Structural characterization of a PSI–LHCI–cyt b6f supercomplex from C. reinhardtii by single particle transmission electron microscopy. (A) Averaged TEM projection map of a large supercomplex consisting of PSI and LHCI with an additional particle at its PSAG LHCA1 side (sum of 132 particles, representing 50% of classes in SI Appendix, Fig. S7). (B) Structural assignment of this supercomplex based on fitting with the crystal structures of the PSI–LHCI complex (17) and the cyt b₆f complex (19) [Protein Data Bank (PDB) accession nos. 4Y28 and 1Q90, respectively]. The PSI core complex is shown in yellow with LHCA proteins highlighted in green. The cyt b₆f complex is shown in purple. (C) Averaged projection map of a PSI–LHCI complex missing PSAH at its core. (D) Structural assignment of the PSI–LHCI complex similar to B. Eight LHCA proteins were modeled into the double-layered LHCI belt according to ref. . Arrows indicate the position of PSAG (yellow) and two LHCA1 subunits (green). (Scale bar: 5 nm.)

Fig. 5.

Dissociation of LHCA2 and LHCA9 from the PSI–LHCI complex favors the association of PSI–LHCI–cyt b₆f supercomplexes and enhances cyclic electron flow. (A) Averaged TEM projection map of a PSI–LHCI complex with an additional density at its core. (B) Overlay of the PSI–LHCI complex from A with Fig. 4C. (C) Structural assignment of the PSI–LHCI complex from A based on fitting with the crystal structures of the PSI–LHCI complex (17). The additional densities compared with the smaller PSI–LHCI complex (B) were modeled with PSAH (blue) and two additional LHCA proteins (green) at the PSI core according to ref. . (D) Overlay of the CEF supercomplex projection map from Fig. 4A with the PSI–LHCI complex from Fig. 4C. (Scale bar: 5 nm.) (E) Cyclic electron transfer rates of a Δlhca2 mutant compared with wild-type levels in aerobic and anaerobic conditions.

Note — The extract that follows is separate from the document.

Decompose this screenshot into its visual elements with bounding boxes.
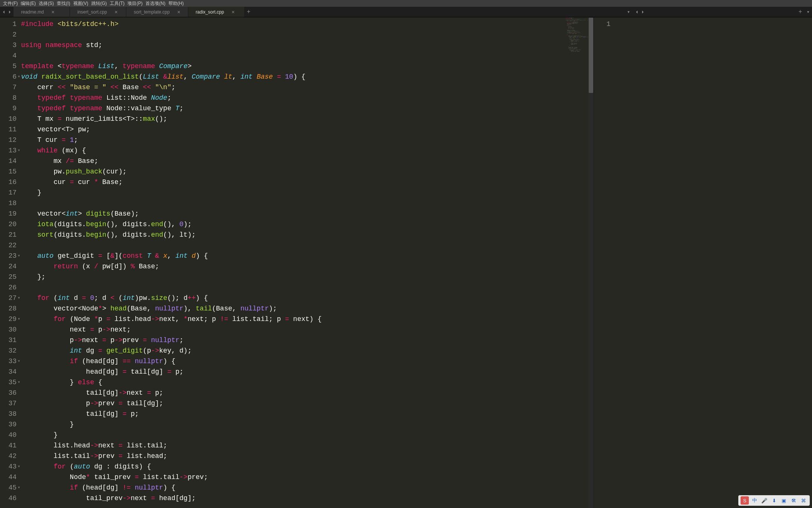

Rates were measured in steady state upon a transition from darkness to light with ∼130 μE m⁻²⋅s⁻¹ light intensity. To exclude contribution of PSII to the electron transfer, cultures were treated with 40 μM DCMU. Anaerobic conditions were achieved by addition of 100 mM glucose and 2 mg⋅mL⁻¹ glucose oxidase. To alleviate PSI acceptor side limitation upon transition to anaerobiosis, anaerobic samples were kept in the darkness for 40 min and continuously illuminated for 2 min before the rate measurements (n = 6 biological replicates ± SD). Statistical analysis: one-way ANOVA followed by a Tukey test for pairwise comparison of the means (***P < 0.001; *P < 0.05). (F) Structural model of CEF supercomplex formation upon dissociation of LHCA2, LHCA9, and PSAH from the PSI–LHCI complex. The PSI core is shown in yellow, LHCI proteins in bright green, cyt b₆f in purple. Plastocyanin (cyt f in cyan, PSAF in orange) and ferredoxin (PSAD/E in red and cyt b₆ in pink)-binding regions are indicated. All high-resolution components have been filtered to 20 Å to avoid overinterpretation.